2012 Issues   /   October 2012

Triple Therapy for Hepatitis C: High Cure Rate, Greater Risks

By U.S. Medicine

Annette M. Boyle

LOS ANGELES — The approval last year of the first new drugs for treatment of hepatitis C (HCV) in 20 years substantially increased the rate of virologic cure for patients with the most common form of the disease. At the same time, the complex regime of medications has made adherence more difficult, increased the likelihood of development of treatment-resistant strains of HCV and made the role of the pharmacist in HCV management more important than ever.


Pamela S. Belperio, PharmD, BCPS, AAHIVE, National Public Health Clinical Pharmacist, VA Greater Los Angeles Healthcare System

The new drugs, boceprevir and telaprevir, are the first commercially available HCV direct-acting antiviral agents. Both drugs are HCV NS3/4A protease inhibitors (PIs) that target viral replication and are Food and Drug Administration (FDA) approved for the treatment of adults with chronic HCV infection caused by genotype 1 viruses. Genotype 1 accounts for 70% to 90% of the cases of HCV in the United States.

Genotype 1 HCV has been the least responsive to the traditional dual therapy of weekly injections of pegylated interferon and daily oral ribavinin. According to the FDA, less than 45% of HCV patients with genotype 1 achieve sustained virologic response (SVR) or cure as indicated by undetectable plasma HCV levels six months after cessation of dual therapy. More than 70% of genotypes 2 and 3 achieve SVR with the pegylated interferon/ribavinin combination.

The new three-drug regimen adds either boceprevir or telaprevir to pegylated interferon and ribavinin. Neither of the new drugs can be used on its own to treat HCV.

“New hopes for a cure have been made possible with the addition of these new treatments. Patients who have never received HCV treatment may have up to a 25 to 30% better chance of achieving a SVR with the new triple therapy compared to traditional treatment with pegylated interferon and ribavirin alone,” said Pamela S. Belperio PharmD, BCPS, AAHIVE, National Public Health Clinical Pharmacist, VA Greater Los Angeles Healthcare System.

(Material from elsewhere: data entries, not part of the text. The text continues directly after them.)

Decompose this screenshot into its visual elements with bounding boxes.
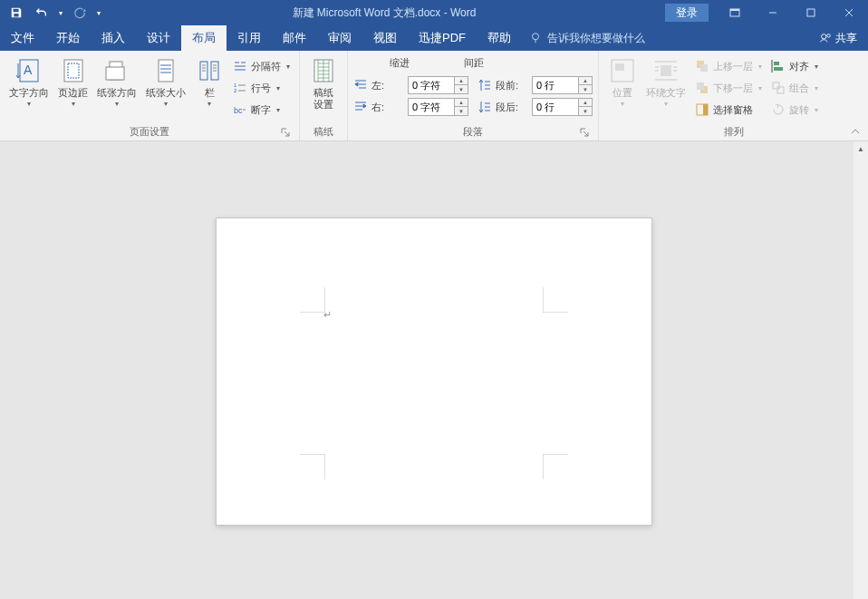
rotate-button: 旋转 ▾ [767, 100, 822, 120]
login-button[interactable]: 登录 [665, 4, 709, 22]
spin-up[interactable]: ▲ [455, 77, 468, 85]
tell-me-search[interactable]: 告诉我你想要做什么 [522, 25, 652, 51]
indent-right-input[interactable] [409, 101, 454, 112]
spin-up[interactable]: ▲ [579, 77, 592, 85]
wrap-text-button: 环绕文字 ▾ [642, 54, 690, 110]
tab-references[interactable]: 引用 [227, 25, 272, 51]
tab-view[interactable]: 视图 [362, 25, 408, 51]
indent-left-spinner[interactable]: ▲▼ [408, 76, 468, 94]
svg-point-8 [822, 34, 826, 39]
spacing-after-spinner[interactable]: ▲▼ [532, 98, 593, 116]
breaks-icon [233, 59, 247, 73]
columns-button[interactable]: 栏 ▾ [191, 54, 227, 110]
maximize-button[interactable] [792, 0, 830, 25]
scroll-up-button[interactable]: ▲ [854, 141, 868, 156]
size-button[interactable]: 纸张大小 ▾ [142, 54, 189, 110]
group-label-arrange: 排列 [604, 125, 863, 140]
group-label-paragraph: 段落 [353, 125, 593, 140]
svg-rect-15 [106, 67, 124, 80]
svg-rect-27 [700, 64, 708, 72]
tab-insert[interactable]: 插入 [91, 25, 136, 51]
line-numbers-button[interactable]: 12 行号 ▾ [229, 78, 294, 98]
position-icon [608, 56, 637, 85]
spacing-before-spinner[interactable]: ▲▼ [532, 76, 593, 94]
selection-pane-button[interactable]: 选择窗格 [691, 100, 766, 120]
group-label-paper: 稿纸 [305, 125, 342, 140]
margins-icon [59, 56, 88, 85]
svg-text:2: 2 [234, 88, 237, 93]
paragraph-mark: ↵ [323, 309, 332, 321]
spin-down[interactable]: ▼ [455, 85, 468, 93]
tab-file[interactable]: 文件 [0, 25, 45, 51]
page[interactable]: ↵ [216, 217, 652, 526]
group-icon [771, 81, 786, 95]
breaks-button[interactable]: 分隔符 ▾ [229, 56, 294, 76]
margin-corner-top-right [543, 287, 568, 313]
margin-corner-bottom-left [300, 454, 325, 479]
hyphenation-icon: bc [233, 102, 247, 117]
document-area[interactable]: ↵ [0, 141, 868, 599]
minimize-button[interactable] [754, 0, 792, 25]
paragraph-launcher[interactable] [578, 126, 591, 139]
spin-up[interactable]: ▲ [579, 99, 592, 107]
chevron-down-icon: ▾ [815, 106, 818, 114]
tab-pdf[interactable]: 迅捷PDF [408, 25, 477, 51]
tab-help[interactable]: 帮助 [477, 25, 522, 51]
undo-dropdown[interactable]: ▾ [56, 2, 65, 24]
paper-icon [309, 56, 338, 85]
chevron-down-icon: ▾ [115, 101, 119, 108]
save-button[interactable] [5, 2, 27, 24]
window-title: 新建 Microsoft Word 文档.docx - Word [103, 5, 665, 21]
spacing-before-label: 段前: [496, 79, 528, 92]
undo-button[interactable] [31, 2, 53, 24]
spacing-after-input[interactable] [533, 101, 578, 112]
margins-button[interactable]: 页边距 ▾ [54, 54, 92, 110]
tab-design[interactable]: 设计 [136, 25, 181, 51]
title-bar: ▾ ▾ 新建 Microsoft Word 文档.docx - Word 登录 [0, 0, 868, 25]
text-direction-button[interactable]: A 文字方向 ▾ [5, 54, 53, 110]
orientation-button[interactable]: 纸张方向 ▾ [93, 54, 140, 110]
chevron-down-icon: ▾ [758, 84, 762, 92]
svg-rect-35 [773, 82, 779, 89]
spacing-after-icon [477, 100, 492, 114]
close-button[interactable] [830, 0, 868, 25]
redo-button[interactable] [69, 2, 91, 24]
qat-customize[interactable]: ▾ [94, 2, 103, 24]
spin-down[interactable]: ▼ [579, 107, 592, 115]
page-size-icon [151, 56, 180, 85]
rotate-icon [771, 102, 786, 117]
page-setup-launcher[interactable] [279, 126, 292, 139]
collapse-ribbon-button[interactable] [846, 124, 864, 139]
align-icon [771, 59, 786, 73]
chevron-down-icon: ▾ [815, 84, 818, 92]
spacing-before-input[interactable] [533, 80, 578, 91]
tab-home[interactable]: 开始 [45, 25, 91, 51]
chevron-down-icon: ▾ [664, 101, 668, 108]
paper-settings-button[interactable]: 稿纸 设置 [305, 54, 342, 112]
tab-review[interactable]: 审阅 [317, 25, 362, 51]
svg-rect-33 [774, 67, 783, 71]
spacing-before-icon [477, 78, 492, 92]
bring-forward-icon [695, 59, 709, 73]
svg-rect-1 [730, 9, 739, 11]
group-paper: 稿纸 设置 稿纸 [300, 51, 348, 140]
share-button[interactable]: 共享 [819, 25, 868, 51]
indent-right-label: 右: [371, 101, 404, 114]
tab-mailings[interactable]: 邮件 [272, 25, 317, 51]
group-page-setup: A 文字方向 ▾ 页边距 ▾ 纸张方向 ▾ 纸张大小 ▾ 栏 [0, 51, 300, 140]
spin-down[interactable]: ▼ [455, 107, 468, 115]
hyphenation-button[interactable]: bc 断字 ▾ [229, 100, 294, 120]
align-button[interactable]: 对齐 ▾ [767, 56, 822, 76]
indent-left-input[interactable] [409, 80, 454, 91]
tab-layout[interactable]: 布局 [181, 25, 227, 51]
vertical-scrollbar[interactable]: ▲ [854, 141, 868, 599]
bring-forward-button: 上移一层 ▾ [691, 56, 766, 76]
spin-up[interactable]: ▲ [455, 99, 468, 107]
ribbon-display-options[interactable] [716, 0, 754, 25]
spin-down[interactable]: ▼ [579, 85, 592, 93]
svg-rect-36 [777, 87, 784, 93]
chevron-up-icon [850, 126, 861, 137]
indent-right-spinner[interactable]: ▲▼ [408, 98, 468, 116]
svg-point-6 [533, 34, 539, 40]
ribbon: A 文字方向 ▾ 页边距 ▾ 纸张方向 ▾ 纸张大小 ▾ 栏 [0, 51, 868, 141]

Patients who had been treated in the past but relapsed or had insufficient response may have up to a 60% chance of responding to the new treatment combination, Belperio told U.S. Medicine.

The complex triple therapy regimen requires patients to take 12 to 18 pills a day in three doses at seven- to nine-hour intervals. In addition, the pills must be taken with specific foods and often produce troublesome adverse effects such as taste changes, tiredness, rash, anemia and low energy — all factors that Belperio notes are associated with high rates of non-adherence. Patients who do not strictly follow the treatment protocol are unlikely to achieve SVR in the current course and may also limit future treatment options.

“BOC and TVR carry the risk of inducing HCV resistant mutations, and it is likely that cross-resistance to future generations of PIs will develop in some patients who do not achieve SVR,” noted the authors of the new VA guidelines for management and treatment of HCV, published in the American Journal of Gastroenterology this spring. “Extensive patient monitoring for virologic response and counseling on adherence will be necessary to minimize the development of resistant variants.”

This need for close monitoring makes the role of pharmacists critical to HCV management in the VA.